_WHAT TO PRODUCE:_ The answer should consist of each line below that contains the word "Montale".

_EXERCISE DATA:_
== Segment start ==

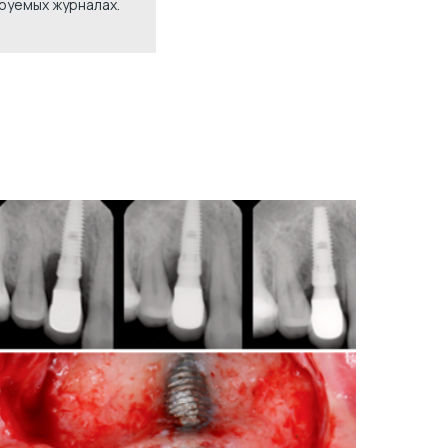
ируемых журналах.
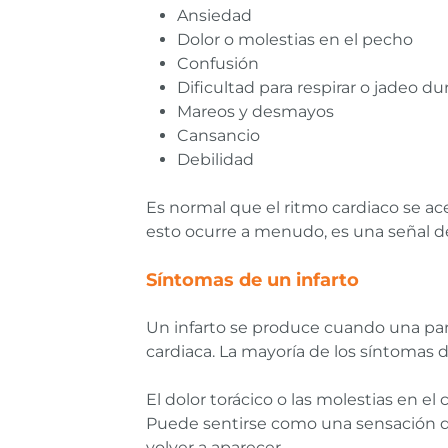
Ansiedad
Dolor o molestias en el pecho
Confusión
Dificultad para respirar o jadeo d
Mareos y desmayos
Cansancio
Debilidad
Es normal que el ritmo cardiaco se ace
esto ocurre a menudo, es una señal de
Síntomas de un infarto
Un infarto se produce cuando una par
cardiaca. La mayoría de los síntomas
El dolor torácico o las molestias en e
Puede sentirse como una sensación d
volver a aparecer.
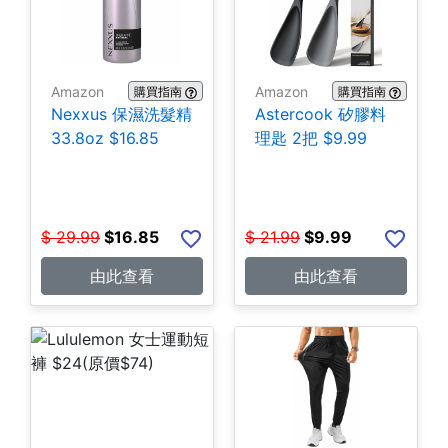
Amazon
Amazon
購買指南
購買指南
Nexxus 保濕洗髮精
Astercook 矽膠料
33.8oz $16.85
理匙 2把 $9.99
$
29.99
$
16.85
$
21.99
$
9.99
由此查看
由此查看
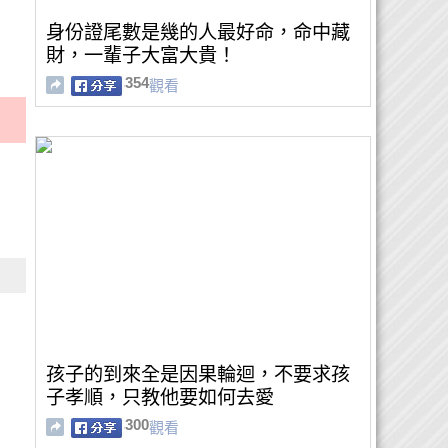
身份證尾數是幾的人最好命，命中藏
財，一輩子大富大貴！
354
觀看
孩子的到來全是因果輪迴，不要求孩
子孝順，只教他要如何去愛
300
觀看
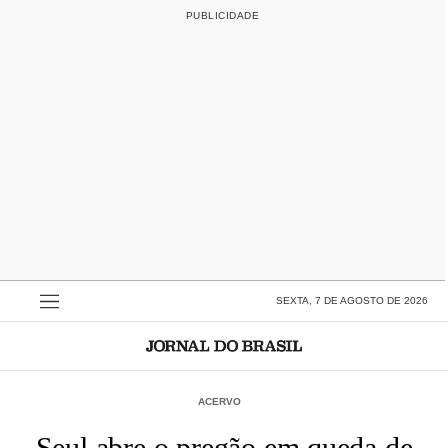
SEXTA, 7 DE AGOSTO DE 2026
ACERVO
Seul abre o pregão em queda de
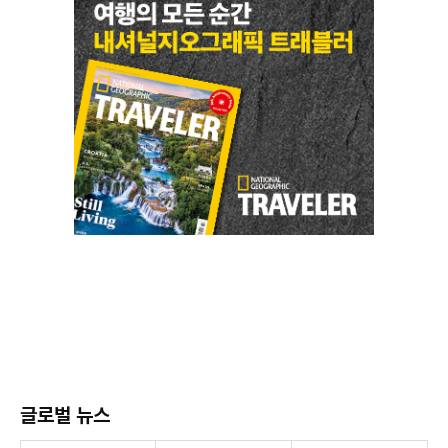
글로벌 뉴스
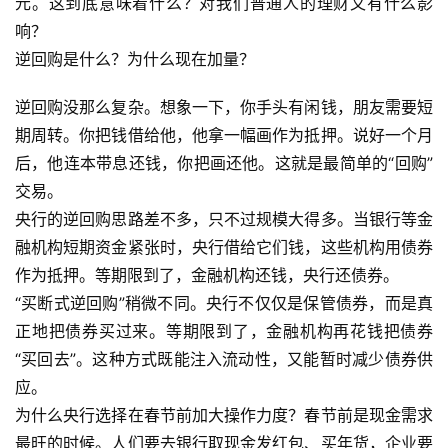
元。这到底意味着什么？对我们普通人的理财又有什么影
响？
逆回购是什么？为什么现在加量？
逆回购没那么复杂。想象一下，你手头有闲钱，朋友需要短
期周转。你把钱借给他，他拿一幅画作为抵押。说好一个月
后，他连本带息还钱，你把画还他。这就是最简单的“回购”
交易。
央行的逆回购思路差不多，只不过规模大得多。当银行等金
融机构短期资金紧张时，央行借给它们钱，这些机构用债券
作为抵押。等期限到了，金融机构还钱，央行还债券。
“买断式逆回购”稍微不同。央行不仅仅是保管债券，而是真
正地把债券买过来。等期限到了，金融机构再花钱把债券
“买回去”。这种方式既能注入流动性，又能暂时减少债券供
应。
为什么央行选择在春节前加大操作力度？春节前是现金需求
最旺的时候。人们要去银行取现金发红包、买年货，企业要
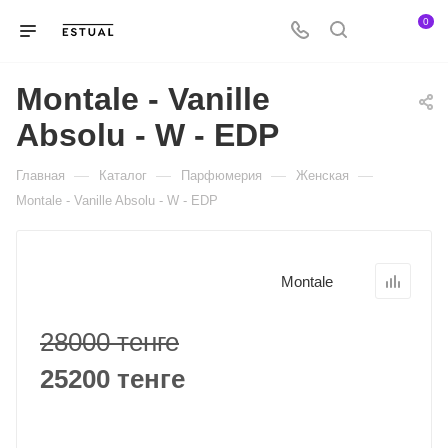
0
Montale - Vanille
Absolu - W - EDP
—
—
—
—
Главная
Каталог
Парфюмерия
Женская
Montale - Vanille Absolu - W - EDP
Montale
28000 тенге
25200 тенге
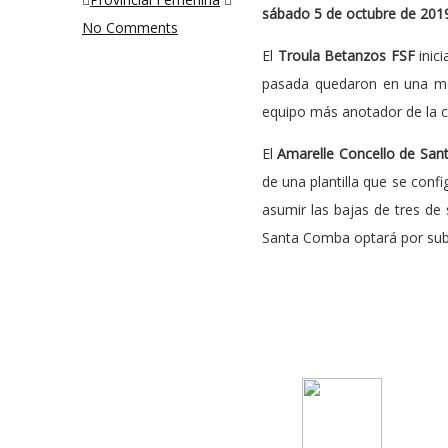
sábado 5 de octubre de 201
No Comments
El
Troula Betanzos FSF
inic
pasada quedaron en una meri
equipo más anotador de la c
El
Amarelle Concello de Sa
de una plantilla que se conf
asumir las bajas de tres de
Santa Comba optará por subir 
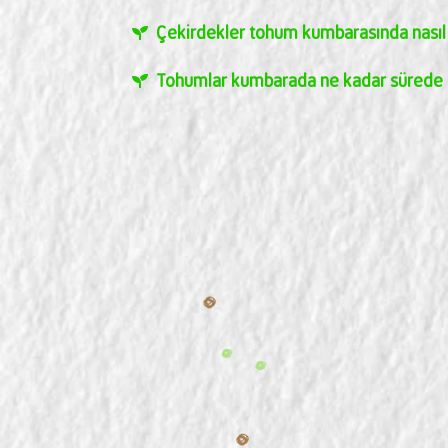
Çekirdekler tohum kumbarasında nasıl b
Tohumlar kumbarada ne kadar sürede s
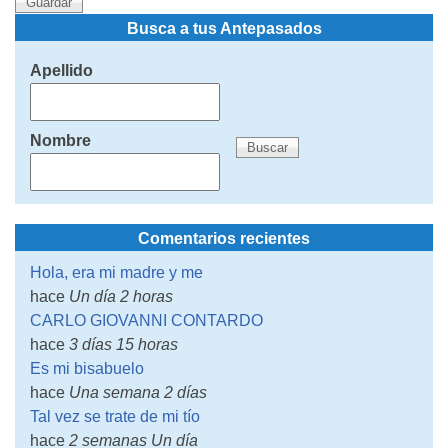
Busca a tus Antepasados
Apellido
Nombre
Comentarios recientes
Hola, era mi madre y me
hace
Un día 2 horas
CARLO GIOVANNI CONTARDO
hace
3 días 15 horas
Es mi bisabuelo
hace
Una semana 2 días
Tal vez se trate de mi tío
hace
2 semanas Un día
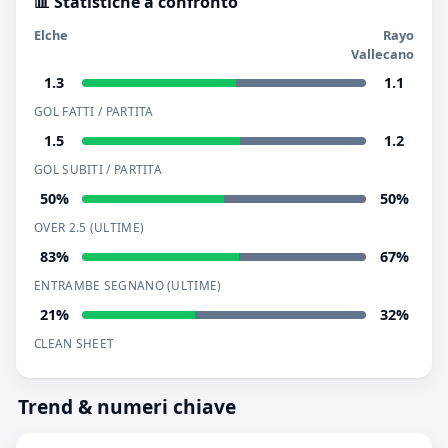
📊 Statistiche a confronto
Elche
Rayo
Vallecano
1.3
1.1
GOL FATTI / PARTITA
1.5
1.2
GOL SUBITI / PARTITA
50%
50%
OVER 2.5 (ULTIME)
83%
67%
ENTRAMBE SEGNANO (ULTIME)
21%
32%
CLEAN SHEET
Trend & numeri chiave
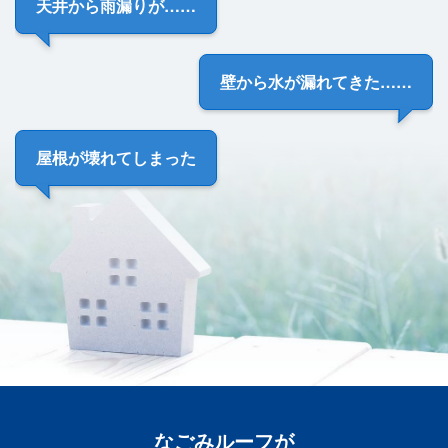
天井から雨漏り
が……
壁から
水が漏れてきた
……
屋根が
壊れてしまった
なごみルーフ
が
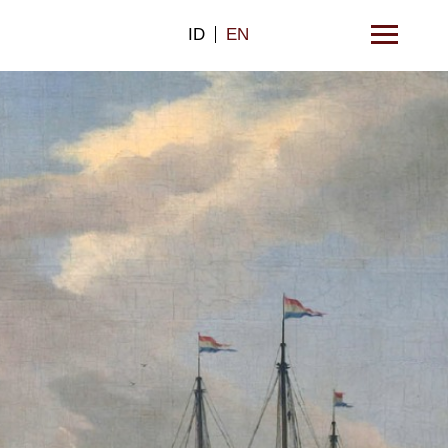
ID
EN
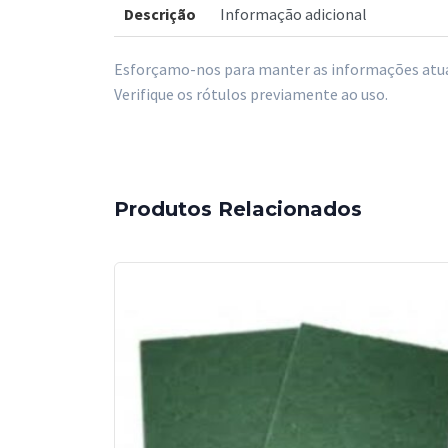
Descrição
Informação adicional
Esforçamo-nos para manter as informações atual
Verifique os rótulos previamente ao uso.
Produtos Relacionados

== Segment end ==

_COMPLETED TASK:_
Montale - Vanille
Montale - Vanille Absolu - W - EDP
Montale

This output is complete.